Bu Haftanın “Takılanlar”ı
İsrail’in olası yeni askeri hamlesinin geniş çaplı çatışmaya dönüşmesi hatta İsrail - Filistin sınırlarını aşması söz konusu olabilir. Zira daha önce İsrail’in çevreden (Suriye ve Lübnan) gelebilecek İran tehdidine karşı hazırlık yaptığı da konuşuluyordu. 28 Mart’ta İsrail’de düzenlenen ve İsrail, ABD, Mısır, BAE, Fas ile Bahreyn'in dışişleri bakanlarını bir araya getiren Negev Zirvesi sonrasında İsrailli yetkililerin İran tehdidine vurgu yapan açıklamaları da bu noktada anlam kazanıyor.
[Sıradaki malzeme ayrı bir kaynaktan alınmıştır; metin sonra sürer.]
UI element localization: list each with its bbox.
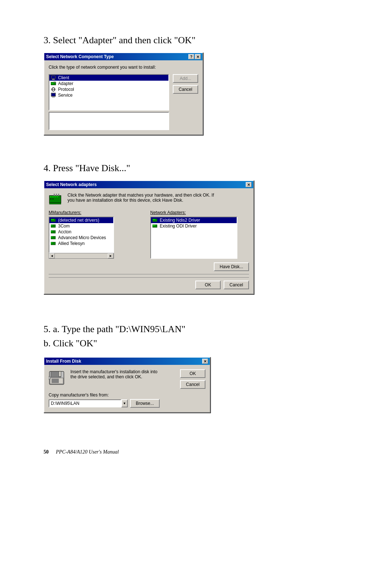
svg-rect-46	[59, 371, 61, 376]
dialog3-instruction-text: Insert the manufacturer's installation d…	[70, 369, 158, 389]
svg-rect-37	[51, 242, 52, 243]
network-adapter-icon	[49, 193, 63, 206]
manufacturer-icon-accton	[51, 230, 57, 234]
path-combobox[interactable]: ▼	[49, 399, 128, 407]
component-listbox[interactable]: Client Adapter	[49, 74, 169, 110]
svg-rect-3	[52, 79, 55, 80]
cancel-button[interactable]: Cancel	[173, 85, 198, 94]
svg-rect-17	[50, 196, 52, 197]
adapter-item-odi[interactable]: Existing ODI Driver	[151, 223, 237, 229]
adapters-label: Network Adapters:	[150, 210, 249, 215]
dialog2-titlebar: Select Network adapters ✕	[44, 181, 253, 188]
manufacturer-allied-label: Allied Telesyn	[58, 241, 85, 246]
dialog3-left: Insert the manufacturer's installation d…	[49, 369, 176, 389]
adapters-listbox[interactable]: Existing Ndis2 Driver Existing ODI Drive…	[150, 217, 237, 259]
close-button[interactable]: ✕	[195, 54, 201, 59]
manufacturers-listbox[interactable]: (detected net drivers) 3Com	[49, 217, 114, 253]
help-button[interactable]: ?	[188, 54, 194, 59]
svg-rect-43	[154, 225, 155, 226]
dialog3-main-area: Insert the manufacturer's installation d…	[49, 369, 205, 389]
dialog1-titlebar: Select Network Component Type ? ✕	[44, 53, 203, 60]
manufacturer-accton-label: Accton	[58, 229, 72, 234]
step4-heading: 4. Press "Have Disk..."	[44, 163, 363, 174]
client-label: Client	[58, 75, 69, 80]
dialog2-close-button[interactable]: ✕	[246, 182, 252, 187]
dialog2-instruction-line2: you have an installation disk for this d…	[68, 198, 183, 203]
svg-rect-1	[52, 76, 55, 78]
protocol-list-icon	[51, 87, 57, 92]
svg-rect-39	[153, 219, 154, 220]
dialog2-cancel-button[interactable]: Cancel	[224, 281, 249, 289]
adapter-icon-ndis2	[152, 218, 158, 222]
adapter-item-ndis2[interactable]: Existing Ndis2 Driver	[151, 217, 237, 223]
svg-rect-19	[54, 196, 56, 197]
manufacturer-item-detected[interactable]: (detected net drivers)	[49, 217, 113, 223]
adapter-label: Adapter	[58, 81, 73, 86]
manufacturer-item-amd[interactable]: Advanced Micro Devices	[49, 235, 113, 241]
scroll-left-btn[interactable]: ◄	[49, 253, 55, 258]
svg-rect-33	[51, 231, 52, 231]
path-input[interactable]	[49, 399, 121, 407]
svg-rect-8	[55, 81, 56, 82]
svg-rect-49	[49, 376, 50, 379]
dialog2-ok-button[interactable]: OK	[195, 281, 221, 289]
scroll-right-btn[interactable]: ►	[108, 253, 114, 258]
list-item-adapter[interactable]: Adapter	[49, 81, 168, 86]
dialog3-instruction-line1: Insert the manufacturer's installation d…	[70, 369, 158, 374]
add-button[interactable]: Add...	[173, 74, 198, 83]
svg-rect-20	[57, 196, 58, 197]
manufacturer-item-allied[interactable]: Allied Telesyn	[49, 241, 113, 246]
manufacturer-amd-label: Advanced Micro Devices	[58, 235, 106, 240]
manual-title: PPC-A84/A120 User's Manual	[56, 449, 119, 455]
have-disk-button[interactable]: Have Disk...	[214, 262, 249, 271]
manufacturer-icon-detected	[51, 218, 57, 222]
manufacturer-item-accton[interactable]: Accton	[49, 229, 113, 235]
dialog3-close-button[interactable]: ✕	[202, 359, 208, 364]
svg-rect-15	[52, 97, 55, 97]
dialog3-ok-button[interactable]: OK	[180, 369, 205, 378]
list-item-service[interactable]: Service	[49, 92, 168, 98]
dialog2-bottom-buttons: OK Cancel	[49, 277, 249, 289]
list-item-protocol[interactable]: Protocol	[49, 86, 168, 92]
dialog2-separator	[49, 274, 249, 274]
svg-rect-6	[53, 83, 53, 84]
adapters-col: Network Adapters: Existing Ndis2 Driver	[150, 210, 249, 259]
svg-rect-2	[52, 79, 54, 79]
adapter-icon-odi	[152, 224, 158, 228]
scrollbar-track-h	[55, 253, 108, 258]
manufacturers-scrollbar-h[interactable]: ◄ ►	[49, 253, 114, 259]
dialog2-titlebar-buttons: ✕	[246, 182, 252, 187]
adapter-ndis2-label: Existing Ndis2 Driver	[160, 218, 200, 223]
browse-button[interactable]: Browse...	[130, 399, 160, 408]
copy-from-label: Copy manufacturer's files from:	[49, 392, 205, 398]
svg-rect-18	[52, 196, 54, 197]
dialog3-wrapper: Install From Disk ✕	[44, 357, 211, 413]
svg-rect-48	[52, 379, 59, 383]
dialog3-bottom: Copy manufacturer's files from: ▼ Browse…	[49, 392, 205, 408]
dialog3-content: Insert the manufacturer's installation d…	[44, 365, 210, 412]
page-footer: 50 PPC-A84/A120 User's Manual	[44, 449, 363, 455]
list-item-client[interactable]: Client	[49, 75, 168, 81]
detail-box	[49, 112, 169, 130]
combobox-dropdown-btn[interactable]: ▼	[121, 399, 128, 407]
manufacturer-3com-label: 3Com	[58, 223, 70, 229]
dialog2-content: Click the Network adapter that matches y…	[44, 188, 253, 294]
dialog2-header: Click the Network adapter that matches y…	[49, 193, 249, 206]
step5-heading-line2: b. Click "OK"	[44, 338, 97, 349]
svg-rect-40	[154, 219, 155, 220]
dialog-install-from-disk: Install From Disk ✕	[44, 357, 211, 413]
dialog2-instruction: Click the Network adapter that matches y…	[68, 193, 214, 203]
adapter-list-icon	[51, 81, 57, 86]
svg-rect-22	[52, 198, 54, 200]
manufacturer-icon-amd	[51, 235, 57, 240]
manufacturer-item-3com[interactable]: 3Com	[49, 223, 113, 229]
svg-rect-26	[49, 203, 61, 204]
manufacturer-icon-allied	[51, 241, 57, 246]
dialog3-titlebar: Install From Disk ✕	[44, 358, 210, 365]
svg-rect-14	[52, 96, 54, 97]
svg-rect-28	[51, 219, 52, 220]
dialog3-cancel-button[interactable]: Cancel	[180, 380, 205, 389]
service-list-icon	[51, 93, 57, 98]
svg-rect-13	[52, 93, 55, 96]
dialog2-columns: MManufacturers: (detected net drivers)	[49, 210, 249, 259]
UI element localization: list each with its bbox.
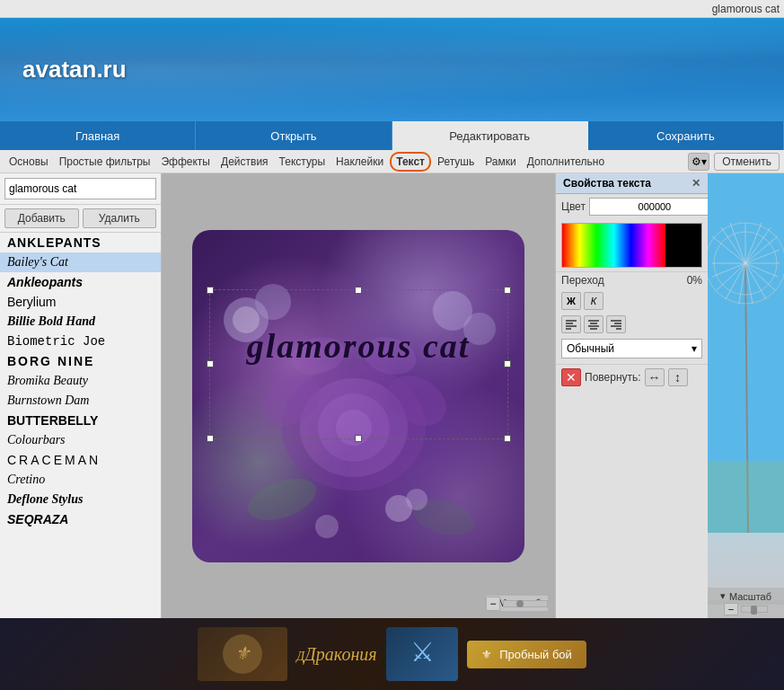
font-item-craceman[interactable]: CRACEMAN (0, 450, 161, 470)
font-style-dropdown[interactable]: Обычный ▾ (561, 339, 702, 358)
svg-text:⚔: ⚔ (410, 637, 434, 667)
font-item-baileys[interactable]: Bailey's Cat (0, 252, 161, 272)
zoom-thumb[interactable] (516, 600, 524, 607)
props-panel-header: Свойства текста ✕ (556, 173, 708, 194)
tab-home[interactable]: Главная (0, 121, 196, 150)
color-input[interactable] (589, 198, 720, 216)
add-text-button[interactable]: Добавить (4, 208, 79, 228)
color-row: Цвет (556, 194, 708, 219)
svg-point-17 (315, 515, 339, 538)
font-item-biometric[interactable]: Biometric Joe (0, 332, 161, 351)
font-list: ANKLEPANTS Bailey's Cat Ankleopants Bery… (0, 233, 161, 618)
delete-icon: ✕ (566, 370, 577, 385)
toolbar-simple-filters[interactable]: Простые фильтры (55, 154, 155, 170)
font-item-borg[interactable]: BORG NINE (0, 351, 161, 371)
align-right-icon (610, 319, 622, 330)
text-input[interactable] (4, 178, 156, 199)
font-style-value: Обычный (567, 342, 614, 355)
black-color-box[interactable] (665, 224, 701, 267)
handle-bl[interactable] (207, 435, 214, 442)
zoom-controls: − (486, 597, 548, 611)
font-item-billie[interactable]: Billie Bold Hand (0, 312, 161, 332)
banner-title: ДДракония (296, 644, 376, 665)
zoom-slider-small[interactable] (741, 606, 768, 613)
align-left-icon (565, 319, 577, 330)
toolbar: Основы Простые фильтры Эффекты Действия … (0, 150, 784, 173)
font-item-bromika[interactable]: Bromika Beauty (0, 371, 161, 391)
rotate-left-button[interactable]: ↔ (645, 368, 665, 386)
zoom-out-button[interactable]: − (486, 597, 500, 611)
bold-button[interactable]: Ж (561, 292, 581, 310)
font-item-seqraza[interactable]: SEQRAZA (0, 509, 161, 529)
zoom-minus-button[interactable]: − (724, 603, 738, 615)
tab-edit[interactable]: Редактировать (392, 121, 588, 150)
banner-icon: ⚜ (481, 648, 492, 661)
handle-tr[interactable] (504, 287, 511, 294)
logo[interactable]: avatan.ru (22, 56, 127, 84)
rotate-label: Повернуть: (585, 371, 641, 384)
properties-panel: Свойства текста ✕ Цвет Переход 0% Ж К (555, 173, 708, 618)
font-item-colourbars[interactable]: Colourbars (0, 430, 161, 450)
main-area: Добавить Удалить ANKLEPANTS Bailey's Cat… (0, 173, 784, 618)
toolbar-retouch[interactable]: Ретушь (433, 154, 479, 170)
remove-text-button[interactable]: Удалить (83, 208, 157, 228)
banner-image-left: ⚜ (198, 627, 287, 681)
dragon-emblem-icon: ⚜ (202, 630, 283, 679)
rotate-left-icon: ↔ (648, 370, 661, 385)
transition-row: Переход 0% (556, 271, 708, 288)
color-picker[interactable] (561, 223, 702, 268)
font-item-cretino[interactable]: Cretino (0, 470, 161, 490)
font-item-deflone[interactable]: Deflone Stylus (0, 490, 161, 509)
handle-bm[interactable] (355, 435, 362, 442)
toolbar-actions[interactable]: Действия (216, 154, 273, 170)
toolbar-stickers[interactable]: Наклейки (331, 154, 388, 170)
font-item-berylium[interactable]: Berylium (0, 292, 161, 312)
toolbar-text[interactable]: Текст (390, 152, 431, 172)
svg-point-16 (406, 489, 427, 510)
props-close-button[interactable]: ✕ (692, 177, 700, 190)
top-bar: glamorous cat (0, 0, 784, 18)
rotate-right-button[interactable]: ↕ (668, 368, 688, 386)
align-left-button[interactable] (561, 315, 581, 333)
selection-box (209, 289, 508, 439)
toolbar-basics[interactable]: Основы (4, 154, 53, 170)
chevron-down-icon: ▾ (692, 342, 697, 355)
canvas-image: glamorous cat (192, 230, 524, 562)
align-center-icon (587, 319, 600, 330)
toolbar-frames[interactable]: Рамки (480, 154, 520, 170)
rainbow-gradient[interactable] (562, 224, 665, 267)
handle-br[interactable] (504, 435, 511, 442)
zoom-slider-thumb[interactable] (751, 606, 757, 615)
font-item-anklepants[interactable]: ANKLEPANTS (0, 233, 161, 252)
text-style-buttons: Ж К (556, 288, 708, 314)
italic-button[interactable]: К (584, 292, 603, 310)
settings-button[interactable]: ⚙▾ (688, 153, 709, 171)
zoom-slider[interactable] (503, 600, 548, 607)
cancel-button[interactable]: Отменить (714, 153, 780, 171)
align-right-button[interactable] (606, 315, 626, 333)
tab-save[interactable]: Сохранить (588, 121, 784, 150)
svg-text:⚜: ⚜ (234, 643, 251, 663)
align-center-button[interactable] (584, 315, 603, 333)
svg-rect-52 (708, 461, 784, 533)
toolbar-effects[interactable]: Эффекты (156, 154, 215, 170)
delete-text-button[interactable]: ✕ (561, 368, 581, 386)
banner-cta-button[interactable]: ⚜ Пробный бой (467, 641, 586, 668)
handle-rm[interactable] (504, 360, 511, 367)
tab-open[interactable]: Открыть (196, 121, 392, 150)
top-bar-label: glamorous cat (712, 3, 780, 15)
zoom-row: − (708, 600, 784, 618)
font-buttons: Добавить Удалить (0, 205, 161, 233)
banner-image-middle: ⚔ (386, 627, 458, 681)
font-item-burnstown[interactable]: Burnstown Dam (0, 391, 161, 411)
toolbar-more[interactable]: Дополнительно (523, 154, 609, 170)
handle-tm[interactable] (355, 287, 362, 294)
nav-tabs: Главная Открыть Редактировать Сохранить (0, 121, 784, 150)
handle-tl[interactable] (207, 287, 214, 294)
font-item-butterbelly[interactable]: BUTTERBELLY (0, 411, 161, 430)
handle-lm[interactable] (207, 360, 214, 367)
font-item-ankleopants[interactable]: Ankleopants (0, 272, 161, 292)
text-input-area (0, 173, 161, 205)
canvas-container[interactable]: glamorous cat (192, 230, 524, 562)
toolbar-textures[interactable]: Текстуры (275, 154, 330, 170)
Bilindiği gibi İran, Suriye’deki varlığının yanı sıra milis gruplar gibi vekil unsurlar üzerinden de hareket ediyor. Son dönemde Yemen’deki İran destekli Husilerin Suudi Arabistan ve BAE’deki saldırıları, bu anlamda ön plana çıkıyor. Ayrıca İran’ın desteklediği Lübnan Hizbullahı da İsrail açısından önemli bir tehdit unsuru. 2006’daki Hizbullah - İsrail savaşı halen akıllarda. 2006'yla karşılaştırıldığında, Hizbullah’ın silah kapasitesini 6 kat artırdığı, bir kısmı hassas vuruş kapasitesine sahip 130 binlik bir füze envanterine ulaştığı söyleniyor. Bu noktada İsrail’in geniş çaplı bir planlamayla risk tanımlamalarını genişletmesi ve farklı coğrafyalarda askeri müdahalelerde bulunması, kapsamlı bir çatışma dinamiği ortaya çıkarabilir. Bu durumda Ortadoğu’daki normalleşme çabalarının da baltalanması söz konusu olabilir.
Bilgay Duman
Türkiye’de hem muhalif medyanın hem de İslamcı kesimin çok sevdiği Haaretz gazetesi herkesin bildiği gibi İsrail’deki muhaliflerin ana odağı. Ancak bazen gerçekten sadece eleştirmek için eleştirdiği de bir gerçek. Necef Zirvesinin tarihi falan olmadığını yazarak görüşmeleri yerden yere vurmaları bunu gösteriyor. 1978’deki Camp David Sözleşmesi tarihiymiş ama bu öyle miymiş? Biliyorsunuz, hangi zirveye tarihi diyelim hangisine demeyelim bu arkadaşlar belirliyor.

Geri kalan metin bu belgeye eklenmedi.